TO KNOW IS TO UNDERSTAND

TO KNOW IS TO UNDERSTAND

2 mins
123


It seems to be a reasonable statement

Is something missing? An interrogative?

“To know is to understand?” “To know” 

is it a product of “to have learnt?”


Or a step further? Firetruck!

Or words sounding similar

Bend it, twist it, tie it in knots

any way you find familiar


My report card on all three is dismal

A success I am not. To learn, the past tense

Current or future? My brain’s too full

To understand? What? What’s happening?


On-the-scene reports (by nature are incomplete)

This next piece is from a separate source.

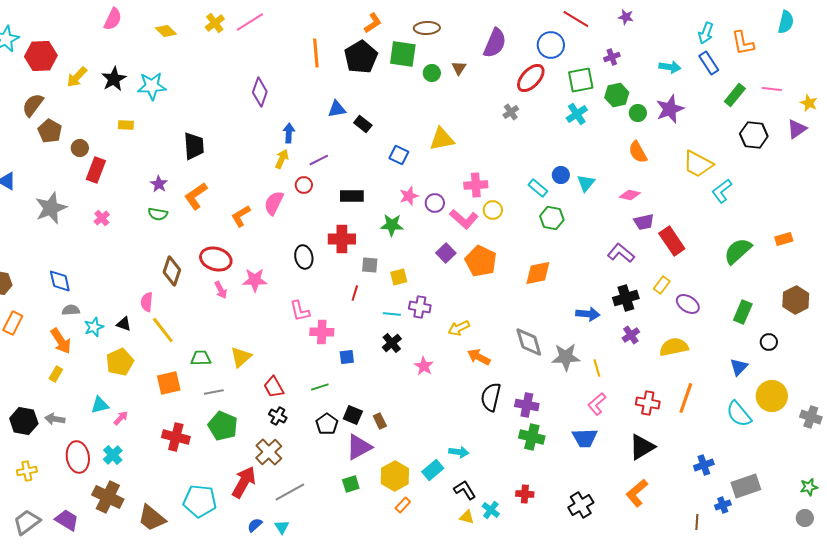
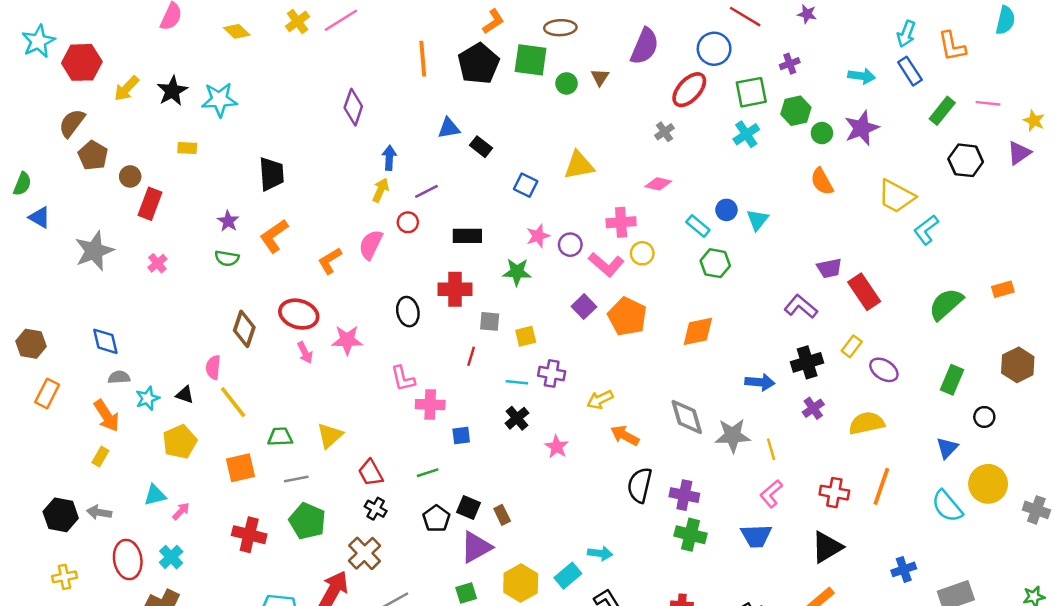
pink diamond: (630, 195) -> (658, 184), moved

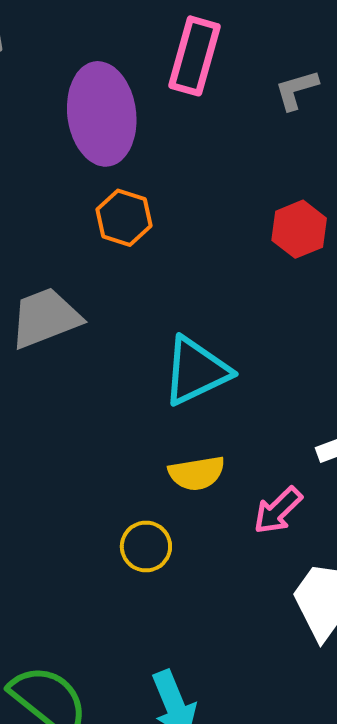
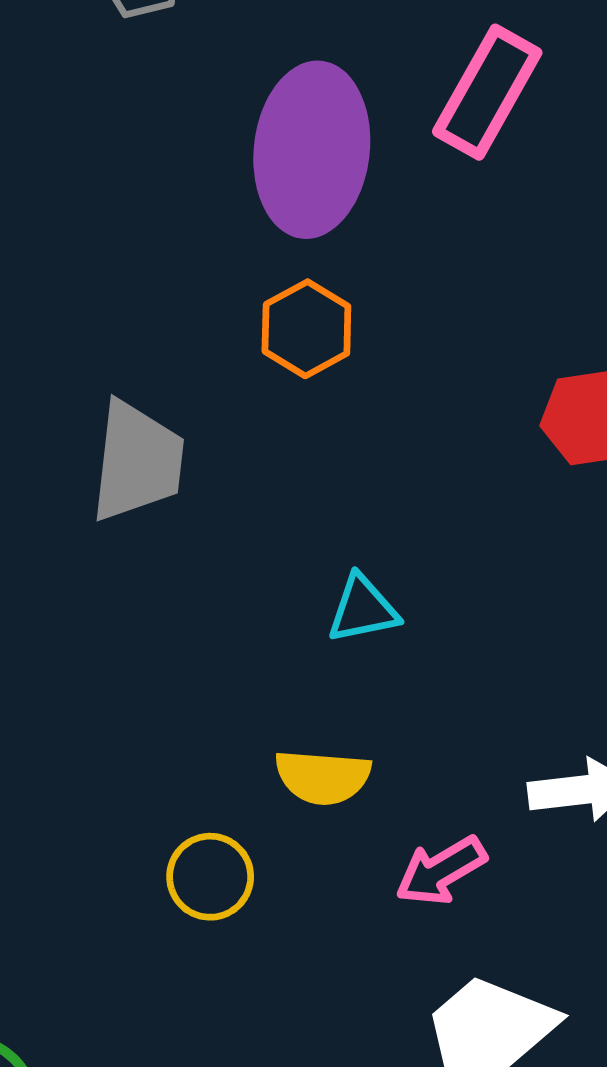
gray trapezoid: (45, 318) -> (137, 461), turned 104
cyan triangle: (196, 371) -> (363, 609), size x0.6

To understand it as a historical, social phenomenon

You descend at some stage into mythology

(I’ve heard that’s very hard to get out of)


The statements are personal, preceded by “I”

I have a suspicion my experience is not unique

If so, choose your pronoun. The truth, always choose 

Truth. [one] I seek to understand; that making a decision 


Are based on understanding. [two] to understand I learn

By exploring and examining a topic; assimilating data

And accommodating it within a mental structure.

Is that where the understanding process comes on?


Have I got the equation the wrong way around?

“To understand is to know?” A thought strikes

“Are the two synonymous?” Let’s have a look-see.

If you are referring to knowledge of how the motorcar


Engine works, you could use either. If it’s not mechanical

Their synonymity lessens. Are “know” and “understand” synonyms?

In a limited, defined sense, yes; in a broader, less specific sense, no

Does this help us? Not really. To say “I know” and “I understand”


The terms are different, suggesting “know” and “understand” are

On the same path, but at different progressions. Which is a long-about way

Of saying “I’m lost. Help me. Why is life so complex? Do people mean what they say

Say what they mean, or both are unreliable. Is the truth in their actions?